Akkuwerkzeuge im Härtetest

dds-Redakteur Hubert Neumann nutzte die Sanierung eines Zeltlagerstegs, um die neuesten Akkuwerkzeuge von Mafell und Metabo robust zu testen. Zweieinhalb Tonnen Hartholz und eine halbe Tonne Aluminium wurden verarbeitet – ein perfektes Testobjekt.
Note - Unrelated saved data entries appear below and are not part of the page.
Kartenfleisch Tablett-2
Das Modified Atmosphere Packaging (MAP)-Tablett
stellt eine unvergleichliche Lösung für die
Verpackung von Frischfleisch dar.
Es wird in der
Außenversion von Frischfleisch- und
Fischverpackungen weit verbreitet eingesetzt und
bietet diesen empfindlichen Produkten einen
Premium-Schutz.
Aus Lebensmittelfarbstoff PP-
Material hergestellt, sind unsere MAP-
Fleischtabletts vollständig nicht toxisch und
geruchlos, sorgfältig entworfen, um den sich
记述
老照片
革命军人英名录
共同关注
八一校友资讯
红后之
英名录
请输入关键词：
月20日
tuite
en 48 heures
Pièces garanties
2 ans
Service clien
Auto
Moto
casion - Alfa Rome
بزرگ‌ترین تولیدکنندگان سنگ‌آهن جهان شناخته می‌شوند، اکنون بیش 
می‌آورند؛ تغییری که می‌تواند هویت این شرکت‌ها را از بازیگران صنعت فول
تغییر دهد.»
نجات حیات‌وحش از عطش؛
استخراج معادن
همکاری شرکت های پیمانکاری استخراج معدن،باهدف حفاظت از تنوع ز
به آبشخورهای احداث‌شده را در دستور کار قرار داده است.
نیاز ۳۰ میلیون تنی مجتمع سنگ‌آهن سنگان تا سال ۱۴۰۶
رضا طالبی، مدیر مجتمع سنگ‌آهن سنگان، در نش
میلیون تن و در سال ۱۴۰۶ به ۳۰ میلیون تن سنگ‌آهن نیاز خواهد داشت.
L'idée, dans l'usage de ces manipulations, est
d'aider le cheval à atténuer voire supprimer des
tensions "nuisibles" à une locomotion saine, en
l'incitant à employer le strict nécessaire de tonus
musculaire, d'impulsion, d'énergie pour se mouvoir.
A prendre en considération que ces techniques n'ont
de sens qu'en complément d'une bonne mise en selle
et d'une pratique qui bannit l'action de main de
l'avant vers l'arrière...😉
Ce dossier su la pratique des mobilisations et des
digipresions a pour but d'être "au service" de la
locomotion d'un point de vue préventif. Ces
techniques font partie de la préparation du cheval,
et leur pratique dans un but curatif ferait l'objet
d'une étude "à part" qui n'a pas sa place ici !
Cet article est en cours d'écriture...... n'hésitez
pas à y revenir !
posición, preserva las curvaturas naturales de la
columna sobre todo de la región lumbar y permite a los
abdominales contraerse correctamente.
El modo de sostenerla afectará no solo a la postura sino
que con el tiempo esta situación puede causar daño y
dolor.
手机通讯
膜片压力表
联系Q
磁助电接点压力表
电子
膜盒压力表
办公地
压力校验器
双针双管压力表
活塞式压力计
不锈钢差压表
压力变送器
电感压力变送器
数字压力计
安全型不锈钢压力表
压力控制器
Seit 47 Jahren verbringen Kinder und Jugendliche aus meiner Gemeinde eindrückliche Ferientage an einem Moorsee, 100 km südlich im Allgäu gelegen. Der See und das Leben in der Natur ist wichtiger Teil des Lagerlebens. Ein 25 m langer Badesteg überbrückt den Zugang vom Zeltplatz durch den Schilfgürtel hin zur Badetreppe und zu den am Steg angedockten Booten des Zeltlagers. Doch nichts hält ewig. Es ist lästig, aber irgendwie auch beruhigend – die Natur holt sich alles zurück! Der 20 Jahre alte, in einer
vermeintlich robusten Lärchenholzkonstruktion gebaute Steg wurde durch Wind, Wetter, Entenkot und eingewachsenem Schilf in seiner Statik »humusiert« und bedurfte der Sanierung. Ein perfekter Anlass, um die neuesten Akkuwerkzeuge von Mafell und Metabo zu testen. Die Chance, beim Verarbeiten von 2,4 t 45er-Bangkirai und einer halben Tonne Aluminium Akku für Akku leer zu saugen, bietet sich ja nicht oft. Dazu im Moor und See stehend – das ideale Terrain für Akkuwerkzeuge und die perfekte Arena für eine robuste Werkzeugbelastung.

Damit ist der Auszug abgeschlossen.